■ REQUIREMENT
Your copy should match the records exactly, except that it contains no pictures.

■ DATA TO EXAMINE
[Start of section]

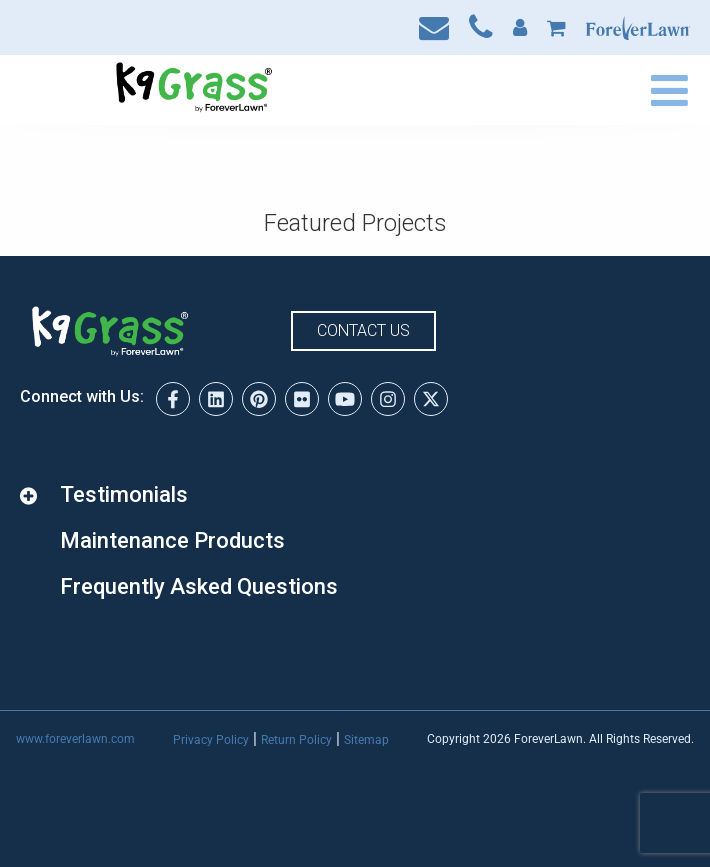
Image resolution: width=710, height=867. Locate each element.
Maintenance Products (172, 540)
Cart (556, 28)
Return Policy (296, 740)
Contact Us (434, 27)
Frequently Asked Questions (199, 586)
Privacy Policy (211, 740)
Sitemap (366, 740)
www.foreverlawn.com (75, 739)
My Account (520, 28)
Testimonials (124, 494)
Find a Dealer (522, 90)
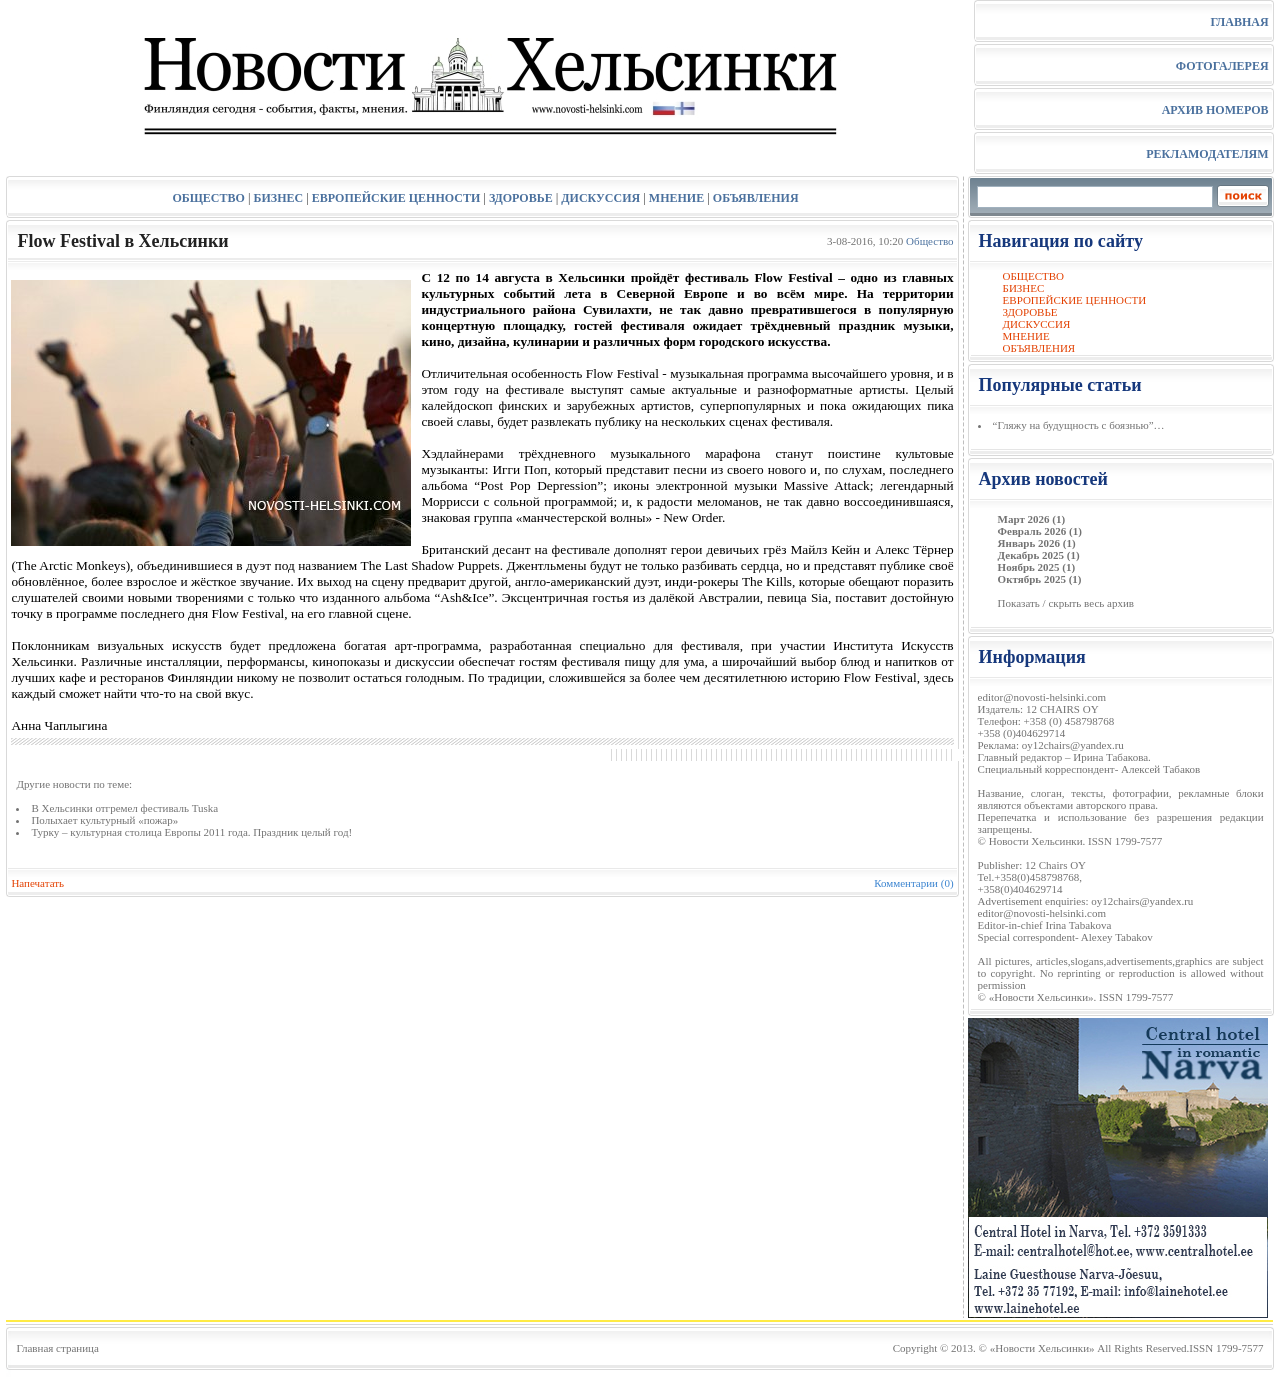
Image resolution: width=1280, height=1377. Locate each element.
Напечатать (37, 883)
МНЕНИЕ (676, 198)
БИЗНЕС (279, 198)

[End of section]

■ TASK OUTPUT
Image resolution: width=710, height=867. Locate each element.
Maintenance Products (172, 540)
Cart (556, 28)
Return Policy (296, 740)
Contact Us (434, 27)
Frequently Asked Questions (199, 586)
Privacy Policy (211, 740)
Sitemap (366, 740)
www.foreverlawn.com (75, 739)
My Account (520, 28)
Testimonials (124, 494)
Find a Dealer (522, 90)
Image resolution: width=1280, height=1377. Locate each element.
Напечатать (37, 883)
МНЕНИЕ (676, 198)
БИЗНЕС (279, 198)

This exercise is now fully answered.